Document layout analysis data

──────────────────────────────

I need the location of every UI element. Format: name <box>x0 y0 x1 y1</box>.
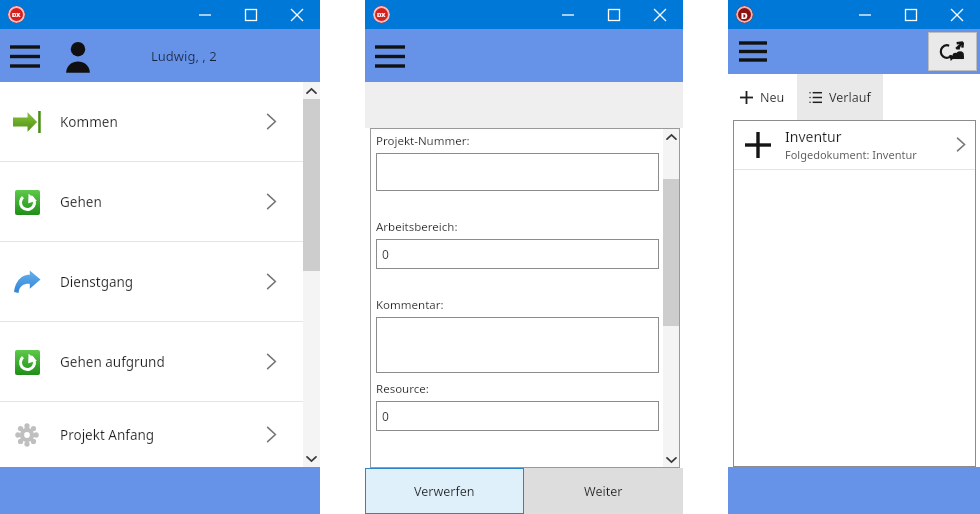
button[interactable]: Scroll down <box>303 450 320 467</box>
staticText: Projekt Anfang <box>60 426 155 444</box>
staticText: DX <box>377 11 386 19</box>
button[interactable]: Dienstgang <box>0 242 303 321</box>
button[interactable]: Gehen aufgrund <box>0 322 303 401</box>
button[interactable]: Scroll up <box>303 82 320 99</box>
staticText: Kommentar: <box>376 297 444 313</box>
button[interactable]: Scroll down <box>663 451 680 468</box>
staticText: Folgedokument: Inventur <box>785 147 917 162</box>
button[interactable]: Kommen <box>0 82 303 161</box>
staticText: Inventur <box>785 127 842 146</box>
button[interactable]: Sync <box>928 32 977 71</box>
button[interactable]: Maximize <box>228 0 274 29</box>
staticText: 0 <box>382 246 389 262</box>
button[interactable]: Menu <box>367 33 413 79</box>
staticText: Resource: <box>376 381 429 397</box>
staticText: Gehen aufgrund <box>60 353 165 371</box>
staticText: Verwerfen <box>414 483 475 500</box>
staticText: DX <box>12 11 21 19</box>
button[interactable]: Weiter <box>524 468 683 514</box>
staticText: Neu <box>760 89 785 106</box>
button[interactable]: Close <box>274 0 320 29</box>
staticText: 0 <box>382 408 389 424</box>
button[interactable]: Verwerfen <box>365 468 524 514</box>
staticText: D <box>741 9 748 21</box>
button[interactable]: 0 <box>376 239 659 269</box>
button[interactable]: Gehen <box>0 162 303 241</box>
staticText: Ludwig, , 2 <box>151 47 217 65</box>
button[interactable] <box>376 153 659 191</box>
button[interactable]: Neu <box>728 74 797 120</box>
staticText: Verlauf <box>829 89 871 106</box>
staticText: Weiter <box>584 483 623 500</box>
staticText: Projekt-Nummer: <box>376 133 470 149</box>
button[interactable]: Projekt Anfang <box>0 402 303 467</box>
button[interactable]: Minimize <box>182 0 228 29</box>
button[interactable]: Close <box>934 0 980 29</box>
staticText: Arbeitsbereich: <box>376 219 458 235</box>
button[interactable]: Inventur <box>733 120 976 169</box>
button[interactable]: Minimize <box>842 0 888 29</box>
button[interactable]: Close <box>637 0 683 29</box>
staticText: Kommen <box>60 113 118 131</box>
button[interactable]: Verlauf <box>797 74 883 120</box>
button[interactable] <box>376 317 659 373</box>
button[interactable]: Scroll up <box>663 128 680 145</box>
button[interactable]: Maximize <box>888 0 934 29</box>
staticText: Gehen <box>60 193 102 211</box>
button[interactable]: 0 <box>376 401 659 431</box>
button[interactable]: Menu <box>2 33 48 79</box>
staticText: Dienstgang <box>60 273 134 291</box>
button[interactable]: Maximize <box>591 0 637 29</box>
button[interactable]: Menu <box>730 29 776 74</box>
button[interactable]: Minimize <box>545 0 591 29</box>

──────────────────────────────

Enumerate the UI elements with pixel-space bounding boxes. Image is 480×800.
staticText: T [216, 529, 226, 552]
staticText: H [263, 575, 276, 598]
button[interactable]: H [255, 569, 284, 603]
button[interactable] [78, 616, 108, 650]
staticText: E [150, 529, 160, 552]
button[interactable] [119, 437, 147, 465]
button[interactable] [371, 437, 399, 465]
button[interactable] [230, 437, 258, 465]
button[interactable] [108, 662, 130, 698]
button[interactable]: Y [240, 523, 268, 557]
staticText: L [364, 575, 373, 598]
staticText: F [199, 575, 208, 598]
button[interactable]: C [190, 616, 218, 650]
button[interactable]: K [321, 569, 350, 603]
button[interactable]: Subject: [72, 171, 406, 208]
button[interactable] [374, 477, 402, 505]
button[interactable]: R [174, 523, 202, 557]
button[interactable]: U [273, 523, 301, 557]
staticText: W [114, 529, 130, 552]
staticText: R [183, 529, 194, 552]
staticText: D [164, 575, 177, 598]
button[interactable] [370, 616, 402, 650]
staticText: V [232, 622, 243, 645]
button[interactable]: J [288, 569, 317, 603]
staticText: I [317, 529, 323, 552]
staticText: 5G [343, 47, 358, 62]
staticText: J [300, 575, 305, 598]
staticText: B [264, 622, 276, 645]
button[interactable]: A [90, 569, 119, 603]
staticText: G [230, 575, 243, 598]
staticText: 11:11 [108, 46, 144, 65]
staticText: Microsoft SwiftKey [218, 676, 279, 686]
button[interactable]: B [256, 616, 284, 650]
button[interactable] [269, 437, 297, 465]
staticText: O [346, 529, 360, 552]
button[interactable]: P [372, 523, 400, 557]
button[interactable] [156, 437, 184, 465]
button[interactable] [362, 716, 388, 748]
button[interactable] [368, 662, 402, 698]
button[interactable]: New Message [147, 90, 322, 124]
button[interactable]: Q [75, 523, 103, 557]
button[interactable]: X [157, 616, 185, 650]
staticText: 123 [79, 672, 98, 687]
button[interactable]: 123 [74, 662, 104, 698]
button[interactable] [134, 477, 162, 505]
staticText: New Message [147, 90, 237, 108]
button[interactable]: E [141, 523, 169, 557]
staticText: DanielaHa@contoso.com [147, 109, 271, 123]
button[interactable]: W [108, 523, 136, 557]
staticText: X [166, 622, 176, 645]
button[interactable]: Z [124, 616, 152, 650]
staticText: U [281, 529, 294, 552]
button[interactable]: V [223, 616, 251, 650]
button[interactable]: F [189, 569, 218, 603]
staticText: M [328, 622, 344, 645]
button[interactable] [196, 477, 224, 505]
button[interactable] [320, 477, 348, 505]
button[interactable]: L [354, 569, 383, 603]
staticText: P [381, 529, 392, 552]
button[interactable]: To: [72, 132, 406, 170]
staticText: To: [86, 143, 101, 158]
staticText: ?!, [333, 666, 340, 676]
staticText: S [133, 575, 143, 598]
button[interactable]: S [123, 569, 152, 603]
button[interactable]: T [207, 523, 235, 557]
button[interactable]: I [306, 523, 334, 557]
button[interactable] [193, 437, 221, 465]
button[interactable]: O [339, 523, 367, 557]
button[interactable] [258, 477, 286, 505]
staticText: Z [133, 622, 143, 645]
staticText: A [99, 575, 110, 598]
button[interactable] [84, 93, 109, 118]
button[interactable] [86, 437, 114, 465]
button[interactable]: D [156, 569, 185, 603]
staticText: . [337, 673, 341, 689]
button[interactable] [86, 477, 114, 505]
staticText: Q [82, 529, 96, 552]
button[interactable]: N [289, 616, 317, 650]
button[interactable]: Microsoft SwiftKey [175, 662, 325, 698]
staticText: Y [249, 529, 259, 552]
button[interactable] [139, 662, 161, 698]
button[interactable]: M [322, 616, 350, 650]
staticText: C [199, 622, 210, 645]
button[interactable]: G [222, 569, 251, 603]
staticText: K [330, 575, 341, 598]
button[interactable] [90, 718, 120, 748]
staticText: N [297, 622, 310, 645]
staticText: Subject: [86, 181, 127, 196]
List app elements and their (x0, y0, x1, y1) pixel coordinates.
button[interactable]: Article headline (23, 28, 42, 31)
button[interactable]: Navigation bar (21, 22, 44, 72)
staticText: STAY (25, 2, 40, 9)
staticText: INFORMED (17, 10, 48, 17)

──────────────────────────────

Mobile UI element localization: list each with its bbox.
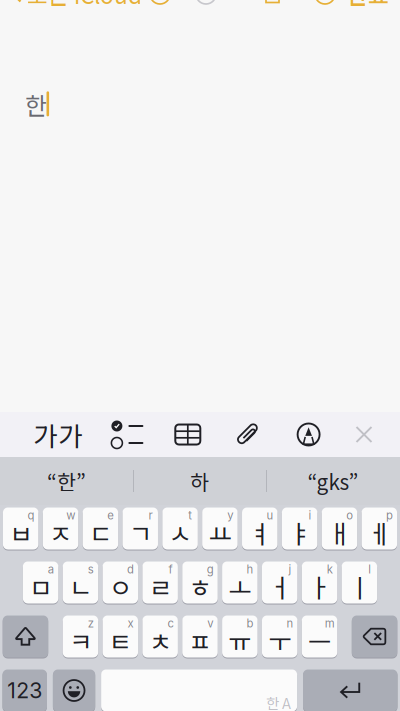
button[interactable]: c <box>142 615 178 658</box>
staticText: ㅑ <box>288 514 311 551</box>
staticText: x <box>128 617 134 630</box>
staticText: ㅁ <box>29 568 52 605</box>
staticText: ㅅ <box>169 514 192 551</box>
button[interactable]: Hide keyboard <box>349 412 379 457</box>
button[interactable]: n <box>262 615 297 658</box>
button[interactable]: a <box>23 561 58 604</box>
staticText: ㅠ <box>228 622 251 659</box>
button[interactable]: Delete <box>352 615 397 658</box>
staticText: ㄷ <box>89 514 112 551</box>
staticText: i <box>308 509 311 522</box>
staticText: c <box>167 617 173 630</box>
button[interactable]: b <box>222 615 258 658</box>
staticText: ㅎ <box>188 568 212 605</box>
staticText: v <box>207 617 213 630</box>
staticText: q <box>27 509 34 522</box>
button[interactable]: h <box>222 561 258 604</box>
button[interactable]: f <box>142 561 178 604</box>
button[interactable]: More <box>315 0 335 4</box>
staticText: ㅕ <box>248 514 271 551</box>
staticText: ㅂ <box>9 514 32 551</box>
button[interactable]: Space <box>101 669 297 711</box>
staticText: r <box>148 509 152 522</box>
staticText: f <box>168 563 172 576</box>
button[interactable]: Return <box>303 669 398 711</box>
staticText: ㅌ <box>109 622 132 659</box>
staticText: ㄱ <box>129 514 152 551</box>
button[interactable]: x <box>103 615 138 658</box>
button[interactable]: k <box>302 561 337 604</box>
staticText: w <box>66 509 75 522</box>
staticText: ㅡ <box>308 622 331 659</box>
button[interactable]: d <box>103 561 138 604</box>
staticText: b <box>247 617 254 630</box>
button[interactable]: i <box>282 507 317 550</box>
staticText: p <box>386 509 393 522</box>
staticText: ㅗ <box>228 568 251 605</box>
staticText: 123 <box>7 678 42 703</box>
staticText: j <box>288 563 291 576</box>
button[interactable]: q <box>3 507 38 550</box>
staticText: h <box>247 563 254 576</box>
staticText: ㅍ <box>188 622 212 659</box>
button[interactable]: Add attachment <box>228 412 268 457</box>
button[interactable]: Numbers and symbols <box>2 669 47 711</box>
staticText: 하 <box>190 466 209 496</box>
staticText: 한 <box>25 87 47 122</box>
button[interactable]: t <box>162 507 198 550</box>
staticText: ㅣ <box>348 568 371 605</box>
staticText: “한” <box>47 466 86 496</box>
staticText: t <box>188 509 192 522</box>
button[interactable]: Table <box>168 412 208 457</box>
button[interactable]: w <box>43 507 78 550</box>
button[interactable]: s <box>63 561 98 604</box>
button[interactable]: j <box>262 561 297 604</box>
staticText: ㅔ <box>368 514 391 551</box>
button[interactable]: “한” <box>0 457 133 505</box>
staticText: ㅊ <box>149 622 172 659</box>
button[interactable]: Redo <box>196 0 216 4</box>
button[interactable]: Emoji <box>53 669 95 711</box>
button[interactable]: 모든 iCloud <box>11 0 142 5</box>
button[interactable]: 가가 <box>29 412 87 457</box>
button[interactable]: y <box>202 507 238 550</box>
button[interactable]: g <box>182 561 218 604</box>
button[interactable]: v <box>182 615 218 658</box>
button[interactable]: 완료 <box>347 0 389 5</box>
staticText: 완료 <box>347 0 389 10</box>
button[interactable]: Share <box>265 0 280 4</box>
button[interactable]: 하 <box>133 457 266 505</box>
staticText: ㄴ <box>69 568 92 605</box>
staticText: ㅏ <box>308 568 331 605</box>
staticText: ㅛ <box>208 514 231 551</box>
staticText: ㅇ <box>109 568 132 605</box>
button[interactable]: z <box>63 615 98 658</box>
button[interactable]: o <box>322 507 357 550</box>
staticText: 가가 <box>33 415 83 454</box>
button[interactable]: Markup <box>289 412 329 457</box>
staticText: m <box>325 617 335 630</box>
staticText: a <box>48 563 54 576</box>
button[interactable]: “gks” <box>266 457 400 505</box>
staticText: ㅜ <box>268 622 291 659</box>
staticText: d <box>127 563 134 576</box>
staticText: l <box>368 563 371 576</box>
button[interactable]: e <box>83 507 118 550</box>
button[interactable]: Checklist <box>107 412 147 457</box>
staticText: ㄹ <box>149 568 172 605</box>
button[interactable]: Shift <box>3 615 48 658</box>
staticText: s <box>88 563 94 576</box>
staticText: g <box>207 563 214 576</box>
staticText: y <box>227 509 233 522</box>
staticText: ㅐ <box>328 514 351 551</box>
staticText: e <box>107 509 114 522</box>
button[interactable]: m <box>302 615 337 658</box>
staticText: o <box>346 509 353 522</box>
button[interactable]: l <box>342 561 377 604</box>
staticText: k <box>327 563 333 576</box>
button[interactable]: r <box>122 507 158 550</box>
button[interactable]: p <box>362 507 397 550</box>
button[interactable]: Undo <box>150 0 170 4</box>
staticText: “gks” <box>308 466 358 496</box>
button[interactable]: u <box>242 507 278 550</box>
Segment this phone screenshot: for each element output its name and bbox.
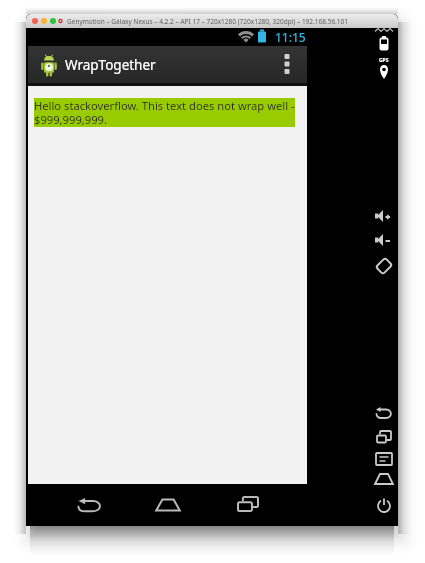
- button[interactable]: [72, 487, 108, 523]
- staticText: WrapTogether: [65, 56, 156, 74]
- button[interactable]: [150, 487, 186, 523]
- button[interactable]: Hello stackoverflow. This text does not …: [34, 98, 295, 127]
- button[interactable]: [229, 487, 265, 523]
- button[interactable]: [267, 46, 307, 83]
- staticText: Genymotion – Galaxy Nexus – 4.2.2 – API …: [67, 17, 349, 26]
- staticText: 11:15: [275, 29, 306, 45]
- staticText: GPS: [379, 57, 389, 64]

──────────────────────────────

Assignment -
Each line of the entries above that includes the string "Close" should be copied out.

Answer space -
button[interactable]: Close <box>274 0 320 29</box>
button[interactable]: Close <box>934 0 980 29</box>
button[interactable]: Close <box>637 0 683 29</box>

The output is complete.